● AIM OF THE EXERCISE
Review the material and extract every line in which the word "logo" occurs.

● PROVIDED RECORDS
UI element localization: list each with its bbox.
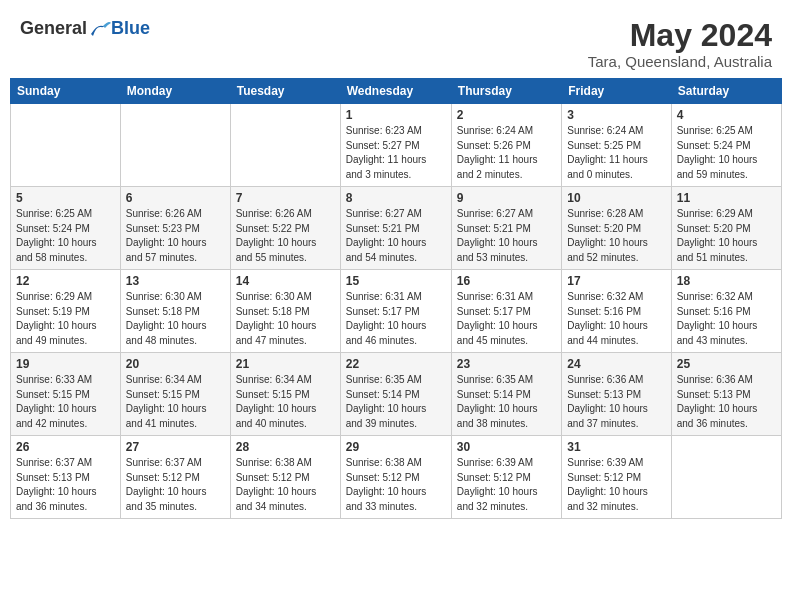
calendar-cell: 6Sunrise: 6:26 AM Sunset: 5:23 PM Daylig… [120, 187, 230, 270]
day-number: 10 [567, 191, 665, 205]
calendar-cell: 3Sunrise: 6:24 AM Sunset: 5:25 PM Daylig… [562, 104, 671, 187]
weekday-header-monday: Monday [120, 79, 230, 104]
calendar-table: SundayMondayTuesdayWednesdayThursdayFrid… [10, 78, 782, 519]
calendar-cell: 10Sunrise: 6:28 AM Sunset: 5:20 PM Dayli… [562, 187, 671, 270]
day-info: Sunrise: 6:30 AM Sunset: 5:18 PM Dayligh… [236, 290, 335, 348]
day-info: Sunrise: 6:25 AM Sunset: 5:24 PM Dayligh… [677, 124, 776, 182]
weekday-header-sunday: Sunday [11, 79, 121, 104]
calendar-cell: 22Sunrise: 6:35 AM Sunset: 5:14 PM Dayli… [340, 353, 451, 436]
day-info: Sunrise: 6:35 AM Sunset: 5:14 PM Dayligh… [346, 373, 446, 431]
calendar-cell: 11Sunrise: 6:29 AM Sunset: 5:20 PM Dayli… [671, 187, 781, 270]
weekday-header-tuesday: Tuesday [230, 79, 340, 104]
calendar-cell: 5Sunrise: 6:25 AM Sunset: 5:24 PM Daylig… [11, 187, 121, 270]
day-info: Sunrise: 6:32 AM Sunset: 5:16 PM Dayligh… [677, 290, 776, 348]
calendar-cell: 28Sunrise: 6:38 AM Sunset: 5:12 PM Dayli… [230, 436, 340, 519]
day-number: 1 [346, 108, 446, 122]
day-number: 3 [567, 108, 665, 122]
calendar-cell: 30Sunrise: 6:39 AM Sunset: 5:12 PM Dayli… [451, 436, 561, 519]
calendar-cell [120, 104, 230, 187]
day-number: 17 [567, 274, 665, 288]
calendar-cell [230, 104, 340, 187]
day-number: 6 [126, 191, 225, 205]
calendar-week-row: 19Sunrise: 6:33 AM Sunset: 5:15 PM Dayli… [11, 353, 782, 436]
day-info: Sunrise: 6:23 AM Sunset: 5:27 PM Dayligh… [346, 124, 446, 182]
day-number: 13 [126, 274, 225, 288]
calendar-cell: 9Sunrise: 6:27 AM Sunset: 5:21 PM Daylig… [451, 187, 561, 270]
logo-general-text: General [20, 18, 87, 39]
day-info: Sunrise: 6:26 AM Sunset: 5:22 PM Dayligh… [236, 207, 335, 265]
calendar-cell [11, 104, 121, 187]
day-info: Sunrise: 6:28 AM Sunset: 5:20 PM Dayligh… [567, 207, 665, 265]
calendar-cell: 15Sunrise: 6:31 AM Sunset: 5:17 PM Dayli… [340, 270, 451, 353]
calendar-cell: 8Sunrise: 6:27 AM Sunset: 5:21 PM Daylig… [340, 187, 451, 270]
day-info: Sunrise: 6:31 AM Sunset: 5:17 PM Dayligh… [346, 290, 446, 348]
day-number: 31 [567, 440, 665, 454]
day-number: 11 [677, 191, 776, 205]
calendar-cell: 27Sunrise: 6:37 AM Sunset: 5:12 PM Dayli… [120, 436, 230, 519]
day-info: Sunrise: 6:34 AM Sunset: 5:15 PM Dayligh… [126, 373, 225, 431]
title-block: May 2024 Tara, Queensland, Australia [588, 18, 772, 70]
calendar-cell: 21Sunrise: 6:34 AM Sunset: 5:15 PM Dayli… [230, 353, 340, 436]
day-info: Sunrise: 6:37 AM Sunset: 5:13 PM Dayligh… [16, 456, 115, 514]
day-info: Sunrise: 6:25 AM Sunset: 5:24 PM Dayligh… [16, 207, 115, 265]
day-number: 29 [346, 440, 446, 454]
day-number: 15 [346, 274, 446, 288]
day-info: Sunrise: 6:37 AM Sunset: 5:12 PM Dayligh… [126, 456, 225, 514]
calendar-cell: 25Sunrise: 6:36 AM Sunset: 5:13 PM Dayli… [671, 353, 781, 436]
weekday-header-row: SundayMondayTuesdayWednesdayThursdayFrid… [11, 79, 782, 104]
calendar-week-row: 5Sunrise: 6:25 AM Sunset: 5:24 PM Daylig… [11, 187, 782, 270]
day-number: 20 [126, 357, 225, 371]
day-number: 7 [236, 191, 335, 205]
weekday-header-friday: Friday [562, 79, 671, 104]
day-info: Sunrise: 6:32 AM Sunset: 5:16 PM Dayligh… [567, 290, 665, 348]
day-info: Sunrise: 6:24 AM Sunset: 5:25 PM Dayligh… [567, 124, 665, 182]
day-info: Sunrise: 6:38 AM Sunset: 5:12 PM Dayligh… [236, 456, 335, 514]
calendar-cell [671, 436, 781, 519]
day-number: 30 [457, 440, 556, 454]
day-number: 8 [346, 191, 446, 205]
calendar-cell: 1Sunrise: 6:23 AM Sunset: 5:27 PM Daylig… [340, 104, 451, 187]
day-info: Sunrise: 6:38 AM Sunset: 5:12 PM Dayligh… [346, 456, 446, 514]
day-number: 21 [236, 357, 335, 371]
day-info: Sunrise: 6:39 AM Sunset: 5:12 PM Dayligh… [567, 456, 665, 514]
day-info: Sunrise: 6:26 AM Sunset: 5:23 PM Dayligh… [126, 207, 225, 265]
day-number: 12 [16, 274, 115, 288]
calendar-cell: 19Sunrise: 6:33 AM Sunset: 5:15 PM Dayli… [11, 353, 121, 436]
logo-blue-text: Blue [111, 18, 150, 39]
day-number: 14 [236, 274, 335, 288]
day-info: Sunrise: 6:34 AM Sunset: 5:15 PM Dayligh… [236, 373, 335, 431]
page-header: General Blue May 2024 Tara, Queensland, … [10, 10, 782, 74]
day-info: Sunrise: 6:27 AM Sunset: 5:21 PM Dayligh… [457, 207, 556, 265]
weekday-header-wednesday: Wednesday [340, 79, 451, 104]
day-info: Sunrise: 6:29 AM Sunset: 5:20 PM Dayligh… [677, 207, 776, 265]
day-number: 19 [16, 357, 115, 371]
calendar-cell: 2Sunrise: 6:24 AM Sunset: 5:26 PM Daylig… [451, 104, 561, 187]
day-info: Sunrise: 6:31 AM Sunset: 5:17 PM Dayligh… [457, 290, 556, 348]
day-number: 16 [457, 274, 556, 288]
calendar-cell: 13Sunrise: 6:30 AM Sunset: 5:18 PM Dayli… [120, 270, 230, 353]
day-info: Sunrise: 6:39 AM Sunset: 5:12 PM Dayligh… [457, 456, 556, 514]
calendar-cell: 26Sunrise: 6:37 AM Sunset: 5:13 PM Dayli… [11, 436, 121, 519]
day-number: 25 [677, 357, 776, 371]
day-number: 27 [126, 440, 225, 454]
calendar-cell: 29Sunrise: 6:38 AM Sunset: 5:12 PM Dayli… [340, 436, 451, 519]
day-number: 24 [567, 357, 665, 371]
logo: General Blue [20, 18, 150, 39]
day-number: 18 [677, 274, 776, 288]
day-number: 22 [346, 357, 446, 371]
day-info: Sunrise: 6:35 AM Sunset: 5:14 PM Dayligh… [457, 373, 556, 431]
calendar-cell: 14Sunrise: 6:30 AM Sunset: 5:18 PM Dayli… [230, 270, 340, 353]
weekday-header-thursday: Thursday [451, 79, 561, 104]
day-info: Sunrise: 6:36 AM Sunset: 5:13 PM Dayligh… [567, 373, 665, 431]
calendar-cell: 7Sunrise: 6:26 AM Sunset: 5:22 PM Daylig… [230, 187, 340, 270]
day-number: 28 [236, 440, 335, 454]
day-info: Sunrise: 6:24 AM Sunset: 5:26 PM Dayligh… [457, 124, 556, 182]
calendar-cell: 16Sunrise: 6:31 AM Sunset: 5:17 PM Dayli… [451, 270, 561, 353]
calendar-cell: 4Sunrise: 6:25 AM Sunset: 5:24 PM Daylig… [671, 104, 781, 187]
calendar-week-row: 26Sunrise: 6:37 AM Sunset: 5:13 PM Dayli… [11, 436, 782, 519]
calendar-cell: 12Sunrise: 6:29 AM Sunset: 5:19 PM Dayli… [11, 270, 121, 353]
calendar-cell: 31Sunrise: 6:39 AM Sunset: 5:12 PM Dayli… [562, 436, 671, 519]
day-number: 4 [677, 108, 776, 122]
day-info: Sunrise: 6:29 AM Sunset: 5:19 PM Dayligh… [16, 290, 115, 348]
day-number: 26 [16, 440, 115, 454]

● RESPONSE
logo-general-text: General [20, 18, 87, 39]
logo-blue-text: Blue [111, 18, 150, 39]
logo: General Blue [20, 18, 150, 39]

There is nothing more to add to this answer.